A mess in Darjeeling: Trauma for Gorkhas
A people so mobilised will pelt stones at the leaders who promised them the moon and have shown no results.
Having dragged the Darjeeling hills and neighbouring areas into a total bandh which lasted three months, and is continuing, leaders of the Gorkha Janmukti Morcha are wringing their hands in desperation. Their predicament is dire as they cannot call off the agitation without showing the people some advance towards achieving Gorkhaland, and in that direction they have not advanced an inch.
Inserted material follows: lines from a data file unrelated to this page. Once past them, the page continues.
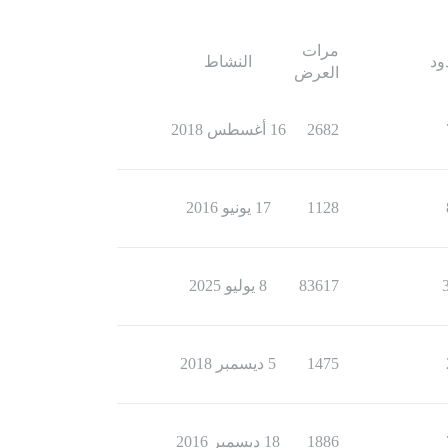
مرات
ود
النشاط
العرض
2682
16 أغسطس 2018
1128
17 يونيو 2016
83617
8 يوليو 2025
1475
5 ديسمبر 2018
1886
18 ديسمبر 2016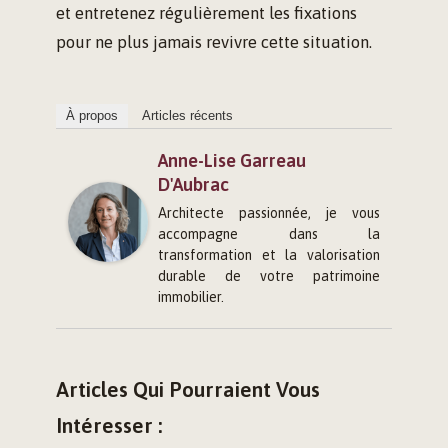
et entretenez régulièrement les fixations
pour ne plus jamais revivre cette situation.
À propos
Articles récents
Anne-Lise Garreau
D'Aubrac
Architecte passionnée, je vous
accompagne dans la
transformation et la valorisation
durable de votre patrimoine
immobilier.
Articles Qui Pourraient Vous
Intéresser :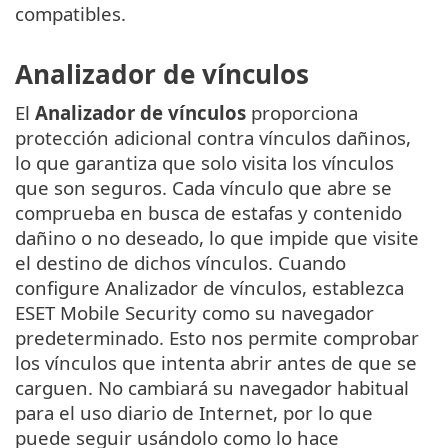
compatibles.
Analizador de vínculos
El
Analizador de vínculos
proporciona
protección adicional contra vínculos dañinos,
lo que garantiza que solo visita los vínculos
que son seguros. Cada vínculo que abre se
comprueba en busca de estafas y contenido
dañino o no deseado, lo que impide que visite
el destino de dichos vínculos. Cuando
configure Analizador de vínculos, establezca
ESET Mobile Security como su navegador
predeterminado. Esto nos permite comprobar
los vínculos que intenta abrir antes de que se
carguen. No cambiará su navegador habitual
para el uso diario de Internet, por lo que
puede seguir usándolo como lo hace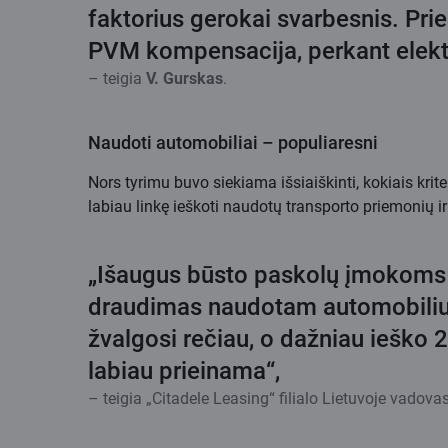
faktorius gerokai svarbesnis. Prie 
PVM kompensacija, perkant elektro
– teigia
V. Gurskas
.
Naudoti automobiliai – populiaresni
Nors tyrimu buvo siekiama išsiaiškinti, kokiais krit
labiau linkę ieškoti naudotų transporto priemonių ir
„Išaugus būsto paskolų įmokoms da
draudimas naudotam automobiliui 
žvalgosi rečiau, o dažniau ieško 
labiau prieinama“,
– teigia „Citadele Leasing“ filialo Lietuvoje vadovas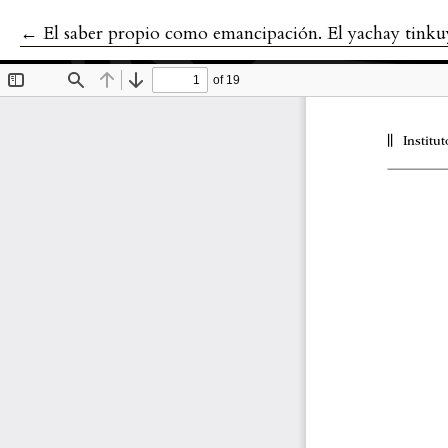
←
Volver a los detalles del artículo
El saber propio como emancipación. El yachay tinku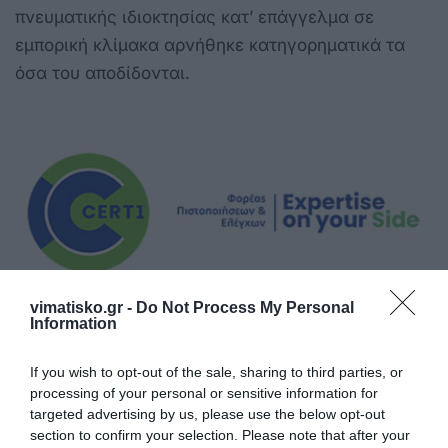
πνευματικής ιδιοκτησίας κατ’ επάγγελμα σε
εμπορική κλίμακα αρνήθηκε κατηγορηματικά τα
όσα του αποδίδονται.
vimatisko.gr -
Do Not Process My Personal
Information
If you wish to opt-out of the sale, sharing to third parties, or
processing of your personal or sensitive information for
targeted advertising by us, please use the below opt-out
section to confirm your selection. Please note that after your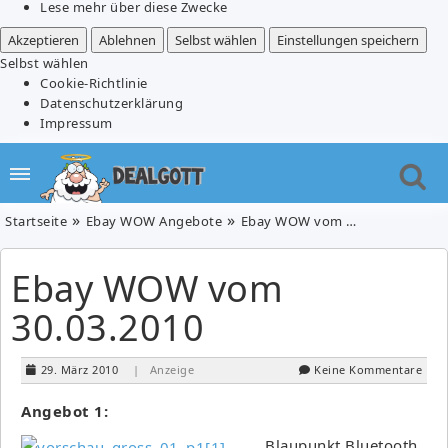
Lese mehr über diese Zwecke
Akzeptieren
Ablehnen
Selbst wählen
Einstellungen speichern
Selbst wählen
Cookie-Richtlinie
Datenschutzerklärung
Impressum
Startseite
Ebay WOW Angebote
Ebay WOW vom 30.03.2010
Ebay WOW vom
30.03.2010
29. März 2010
| Anzeige
Keine Kommentare
Angebot 1:
Blaupunkt Bluetooth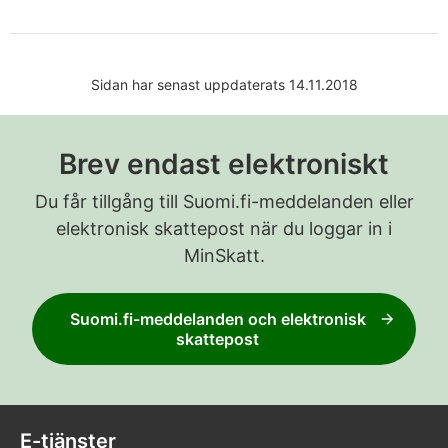
Sidan har senast uppdaterats 14.11.2018
Brev endast elektroniskt
Du får tillgång till Suomi.fi-meddelanden eller
elektronisk skattepost när du loggar in i
MinSkatt.
Suomi.fi-meddelanden och elektronisk
skattepost
E-tjänster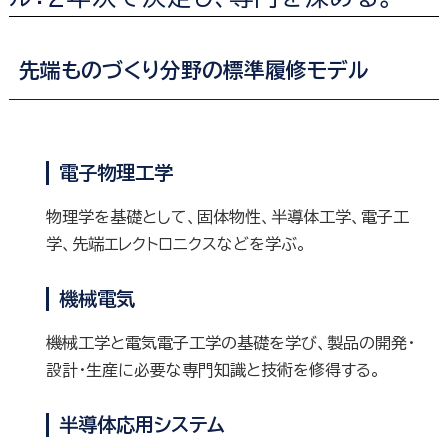
先端ものづくり分野の標準履修モデル
電子物理工学
物理学を基礎として、固体物性、半導体工学、電子工
学、先端エレクトロニクスなどを学ぶ。
機械電気
機械工学と電気電子工学の基礎を学び、製品の開発・
設計・生産に必要な専門知識と技術を修得する。
半導体応用システム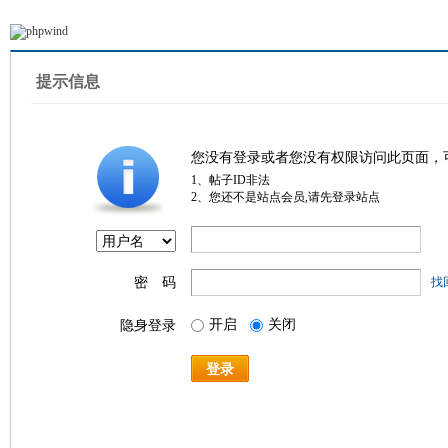
提示信息
您没有登录或者您没有权限访问此页面，
1、帖子ID非法
2、您还不是站点会员,请先登录站点
密 码
找
开启
关闭
隐身登录
登录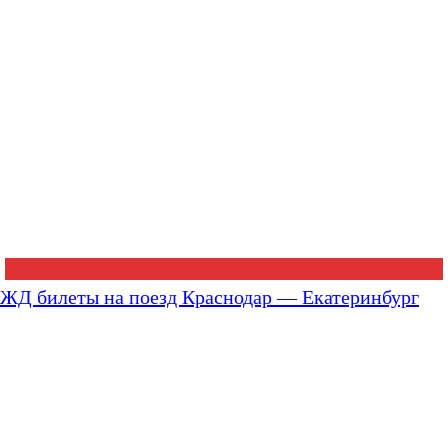
ЖД билеты на поезд Краснодар — Екатеринбург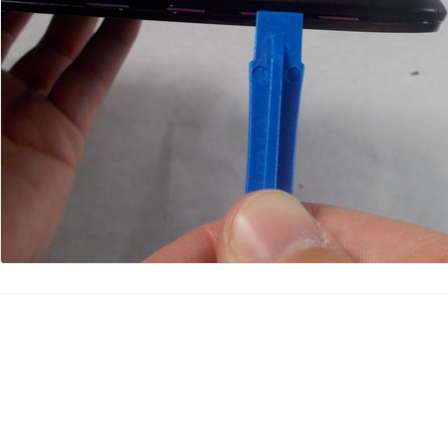
댓글 쓰기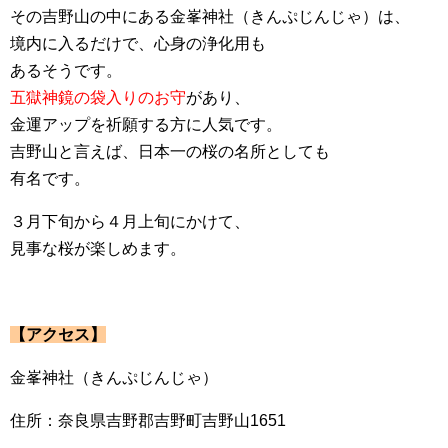
その吉野山の中にある金峯神社（きんぷじんじゃ）は、
境内に入るだけで、心身の浄化用も
あるそうです。
五獄神鏡の袋入りのお守
があり、
金運アップを祈願する方に人気です。
吉野山と言えば、日本一の桜の名所としても
有名です。
３月下旬から４月上旬にかけて、
見事な桜が楽しめます。
【アクセス】
金峯神社（きんぷじんじゃ）
住所：奈良県吉野郡吉野町吉野山1651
People made real sacrifices. Grocery stores, vegetable shops, indeed, entire markets have been closed. No hotel or restaurant is open. All the 88 tea estates are overgrown with weeds and “jungalee” plants. No tea has been picked.
A people so mobilised will pelt stones at the leaders who promised them the moon and have shown no results.
It is possibly a blessing in disguise for GJM president Bimal Gurung that the Mamata Banerjee government in West Bengal has slapped 43 cases against him. This is designed to immobilise dissent, but it has provided Mr Gurung with the opportunity to take refuge in nearby Sikkim. Others with similar cases against them are keeping themselves busy with “Gorkhaland” related lobbying in Siliguri, Kolkata and New Delhi.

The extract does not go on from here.